IA et coraux

Sur la base d’images prises par caméras, une IA mise au point à l’EPFL permet de reconstituer des récifs de coraux en 3D en quelques minutes. Une petite révolution pour les missions d’étude et de préservation des fonds marins, comme celles du Transnational Red Sea Center.

IA et coraux

Figurants de second plan sur les clichés de poissons chatoyants des amateurs de plongée, les coraux occupent pourtant le devant de la scène pour de nombreux scientifiques, tant leur rôle écologique est fondamental. Ces animaux au squelette calcaire font partie des écosystèmes les plus diversifiés de la planète : bien qu’ils couvrent moins de 0,1 % de la surface totale des océans, ils abritent près d’un tiers des espèces marines connues. Ils ont également un impact majeur sur la vie des habitants de nombreux pays bordés par des récifs: d’après une étude de l’Agence américaine d’observation océanique et atmosphérique, jusqu’à un demi-milliard de personnes dans le monde dépendent des récifs coralliens en ce qui concerne leur sécurité alimentaire et leurs revenus liés au tourisme. Mis en péril notamment par l’augmentation de la température des océans et les pollutions d’origine anthropique locales qui provoquent leur blanchiment et leur mort, les coraux font l’objet d’études approfondies, comme celles du Transnational Red Sea Center (TRSC) qui vise à percer les secrets des espèces de la mer Rouge, particulièrement résistantes au stress lié au changement climatique. C’est dans le cadre de cette mission pilotée par l’EPFL* qu’a été testée DeepReefMap, une intelligence artificielle développée par le Laboratoire de science computationnelle pour l’environnement et l’observation de la terre (ECEO) à l’EPFL capable de reconstituer plusieurs centaines de mètres de récifs de bancs de coraux en 3D sur la base d’un film sous-marin pris par une caméra du commerce en quelques minutes. Elle sait également reconnaître certaines caractéristiques du corail et les quantifier. « Cette méthode démocratise la reconstitution numérique des récifs et donne un gros coup d’accélérateur à leur suivi en réduisant le travail, l’équipement, la logistique ainsi que les coûts informatiques », souligne Samuel Gardaz, responsable des projets du TRSC. Cette recherche fait aujourd’hui l’objet d’une publication dans Methods in Ecology and Evolution.
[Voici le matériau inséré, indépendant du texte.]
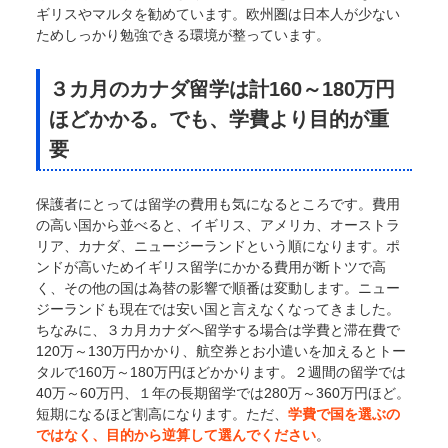
ギリスやマルタを勧めています。欧州圏は日本人が少ない
ためしっかり勉強できる環境が整っています。
３カ月のカナダ留学は計160～180万円
ほどかかる。でも、学費より目的が重
要
保護者にとっては留学の費用も気になるところです。費用
の高い国から並べると、イギリス、アメリカ、オーストラ
リア、カナダ、ニュージーランドという順になります。ポ
ンドが高いためイギリス留学にかかる費用が断トツで高
く、その他の国は為替の影響で順番は変動します。ニュー
ジーランドも現在では安い国と言えなくなってきました。
ちなみに、３カ月カナダへ留学する場合は学費と滞在費で
120万～130万円かかり、航空券とお小遣いを加えるとトー
タルで160万～180万円ほどかかります。２週間の留学では
40万～60万円、１年の長期留学では280万～360万円ほど。
短期になるほど割高になります。ただ、
学費で国を選ぶの
ではなく、目的から逆算して選んでください
。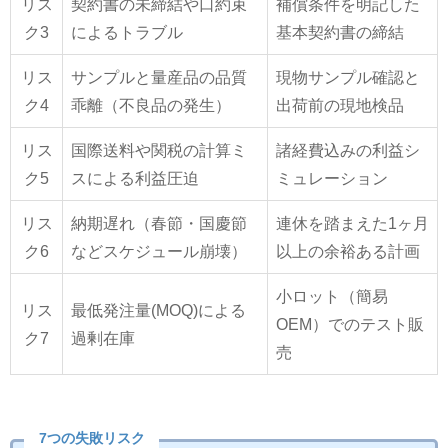
リス
契約書の未締結や口約束
補償条件を明記した
ク3
によるトラブル
基本契約書の締結
リス
サンプルと量産品の品質
現物サンプル確認と
ク4
乖離（不良品の発生）
出荷前の現地検品
リス
国際送料や関税の計算ミ
諸経費込みの利益シ
ク5
スによる利益圧迫
ミュレーション
リス
納期遅れ（春節・国慶節
連休を踏まえた1ヶ月
ク6
などスケジュール崩壊）
以上の余裕ある計画
小ロット（簡易
リス
最低発注量(MOQ)による
OEM）でのテスト販
ク7
過剰在庫
売
7つの失敗リスク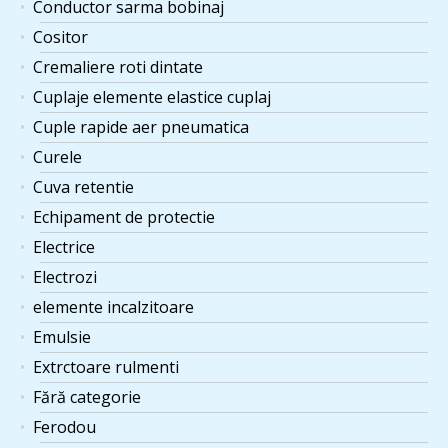
Conductor sarma bobinaj
Cositor
Cremaliere roti dintate
Cuplaje elemente elastice cuplaj
Cuple rapide aer pneumatica
Curele
Cuva retentie
Echipament de protectie
Electrice
Electrozi
elemente incalzitoare
Emulsie
Extrctoare rulmenti
Fără categorie
Ferodou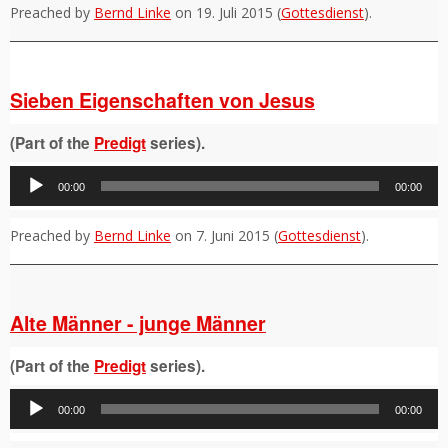
Preached by
Bernd Linke
on 19. Juli 2015 (
Gottesdienst
).
Sieben Eigenschaften von Jesus
(Part of the
Predigt
series).
Audio-
00:00
00:00
Player
Preached by
Bernd Linke
on 7. Juni 2015 (
Gottesdienst
).
Alte Männer - junge Männer
(Part of the
Predigt
series).
Audio-
00:00
00:00
Player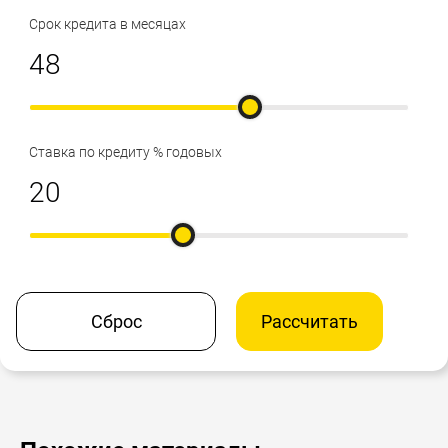
Срок кредита в месяцах
Ставка по кредиту % годовых
Сброс
Рассчитать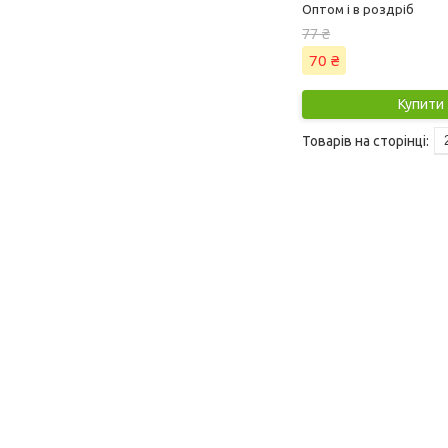
Оптом і в роздріб
77 ₴
70 ₴
Купити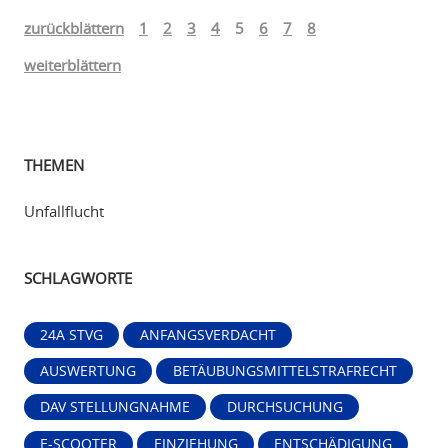
zurückblättern
1
2
3
4
5
6
7
8
weiterblättern
THEMEN
Unfallflucht
SCHLAGWORTE
24A STVG
ANFANGSVERDACHT
AUSWERTUNG
BETÄUBUNGSMITTELSTRAFRECHT
DAV STELLUNGNAHME
DURCHSUCHUNG
E-SCOOTER
EINZIEHUNG
ENTSCHÄDIGUNG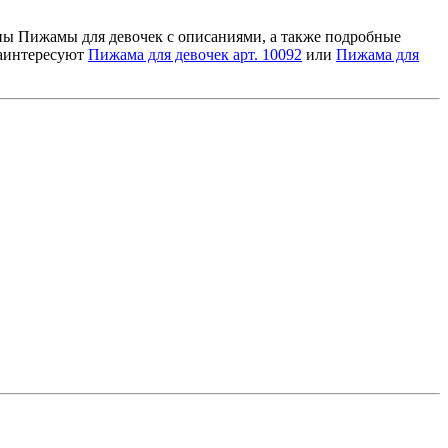
лены Пижамы для девочек с описаниями, а также подробные
заинтересуют
Пижама для девочек арт. 10092
или
Пижама для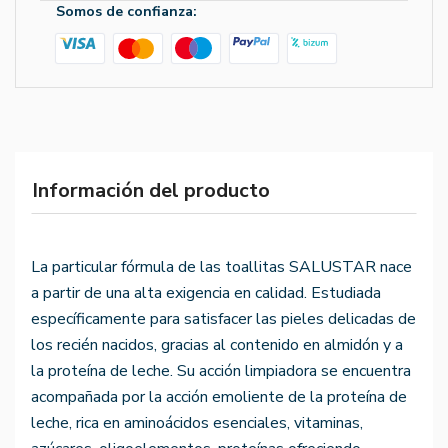
Somos de confianza:
Información del producto
La particular fórmula de las toallitas SALUSTAR nace
a partir de una alta exigencia en calidad. Estudiada
específicamente para satisfacer las pieles delicadas de
los recién nacidos, gracias al contenido en almidón y a
la proteína de leche. Su acción limpiadora se encuentra
acompañada por la acción emoliente de la proteína de
leche, rica en aminoácidos esenciales, vitaminas,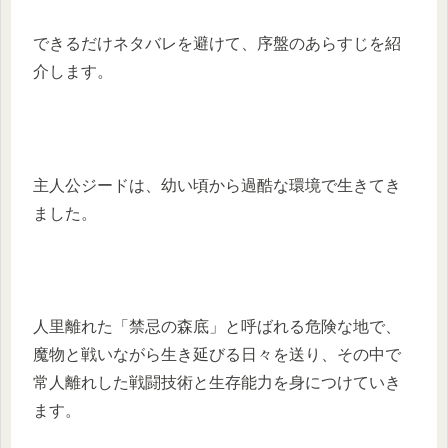
できるだけネタバレを避けて、序盤のあらすじを紹
介します。
主人公ジードは、幼い頃から過酷な環境で生きてき
ました。
人里離れた「禁忌の森底」と呼ばれる危険な地で、
魔物と戦いながら生き延びる日々を送り、その中で
常人離れした戦闘技術と生存能力を身につけていき
ます。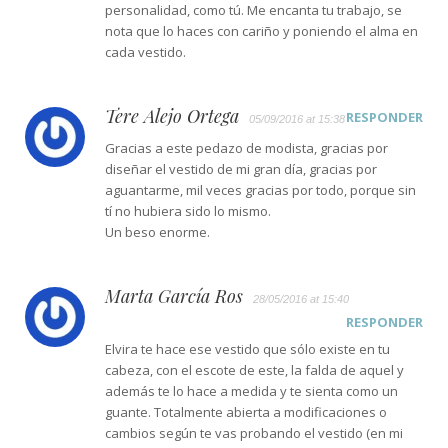
personalidad, como tú. Me encanta tu trabajo, se
nota que lo haces con cariño y poniendo el alma en
cada vestido.
Tere Alejo Ortega
RESPONDER
05/09/2016 at 15:38
Gracias a este pedazo de modista, gracias por
diseñar el vestido de mi gran día, gracias por
aguantarme, mil veces gracias por todo, porque sin
tí no hubiera sido lo mismo.
Un beso enorme.
Marta García Ros
28/05/2016 at 15:40
RESPONDER
Elvira te hace ese vestido que sólo existe en tu
cabeza, con el escote de este, la falda de aquel y
además te lo hace a medida y te sienta como un
guante. Totalmente abierta a modificaciones o
cambios según te vas probando el vestido (en mi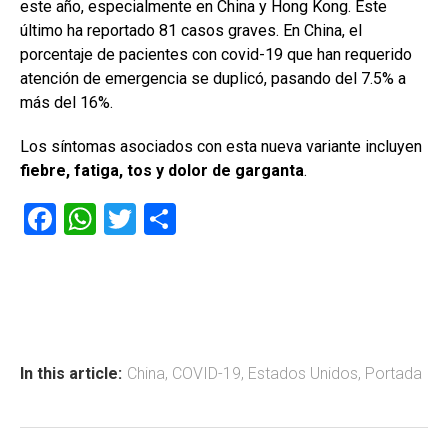
este año, especialmente en China y Hong Kong. Este
último ha reportado 81 casos graves. En China, el
porcentaje de pacientes con covid-19 que han requerido
atención de emergencia se duplicó, pasando del 7.5% a
más del 16%.
Los síntomas asociados con esta nueva variante incluyen
fiebre, fatiga, tos y dolor de garganta
.
F
W
T
C
a
h
wi
o
ce
at
tt
m
b
s
er
p
o
A
ar
ok
p
tir
In this article:
China
,
COVID-19
,
Estados Unidos
,
Portada
p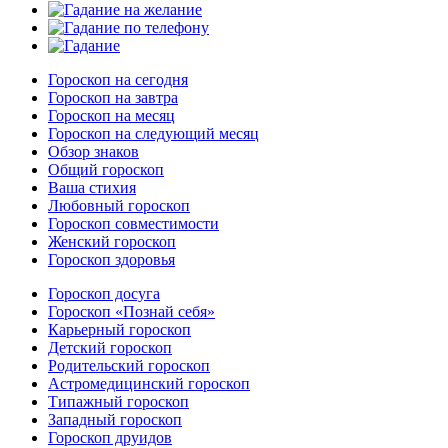
Гороскоп на сегодня
Гороскоп на завтра
Гороскоп на месяц
Гороскоп на следующий месяц
Обзор знаков
Общий гороскоп
Ваша стихия
Любовный гороскоп
Гороскоп совместимости
Женский гороскоп
Гороскоп здоровья
Гороскоп досуга
Гороскоп «Познай себя»
Карьерный гороскоп
Детский гороскоп
Родительский гороскоп
Астромедицинский гороскоп
Типажный гороскоп
Западный гороскоп
Гороскоп друидов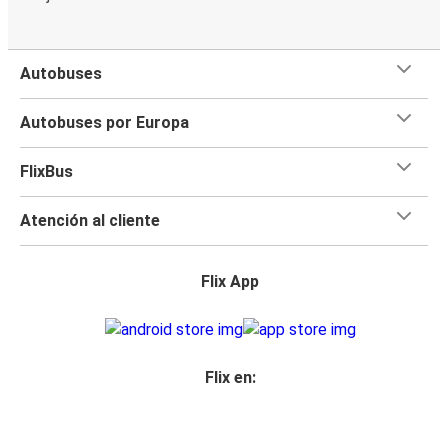
Autobuses
Autobuses por Europa
FlixBus
Atención al cliente
Flix App
Flix en: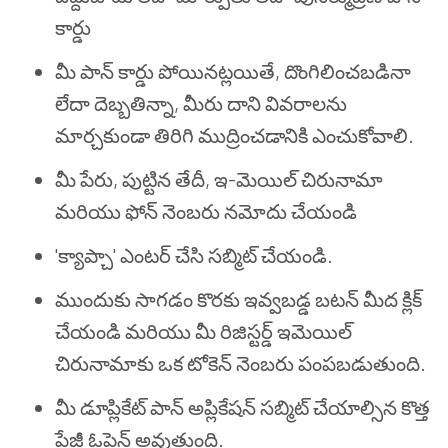
కార్డు
మీ పాన్ కార్డు పోయినట్లయితే, దొంగిలించబడినా
లేదా దెబ్బతిన్నా, మీరు దాని వివరాలను
మార్చకుండా తిరిగి ముద్రించడానికి ఎంచుకోవాలి.
మీ పేరు, పుట్టిన తేదీ, ఇ-మెయిల్ చిరునామా
మరియు ఫోన్ నెంబరు నమోదు చేయండి
'క్యాప్చా' ఎంటర్ చేసి సబ్మిట్ చేయండి.
ముందుకు సాగడం కొరకు ఇవ్వబడ్డ బటన్ మీద క్లిక్
చేయండి మరియు మీ రిజిస్టర్డ్ ఇమెయిల్
చిరునామాకు ఒక టోకెన్ నెంబరు పంపబడుతుంది.
మీ డూప్లికేట్ పాన్ అప్లికేషన్ సబ్మిట్ చేయాల్సిన కొత్త
పేజీ ఓపెన్ అవుతుంది.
Classer les coraux selon leur état de santé et leur forme

Afin de faciliter davantage le travail de leurs collègues biologistes œuvrant sur le terrain, les scientifiques ont inclus des algorithmes de segmentation sémantique permettant de classer et quantifier les coraux selon leur état de santé – de sain, c’est-à-dire très coloré, à morts et recouverts d’algues, en passant par le blanc du blanchiment – et d’identifier les formes de croissance de coraux qui sont les plus communs dans les récifs peu profonds de mer rouge selon une hiérarchisation reconnue internationalement – à branches, massifs, durs, mous, etc. -. « L’objectif était vraiment de répondre aux besoins des scientifiques et agents de conservation qui travaillent sur le terrain avec un outil qui peut être déployé largement et très rapidement : à Djibouti, par exemple, il y a 400 km de côte », souligne Jonathan Sauder, qui a fait du développement de cette IA le sujet de sa thèse de doctorat. « Notre méthode ne nécessite pas d’infrastructure informatique coûteuse : sur un ordinateur équipé d’une simple unité de traitement graphique, la segmentation sémantique et la reconstruction 3D peuvent être obtenues dans un temps égal au temps de la vidéo ».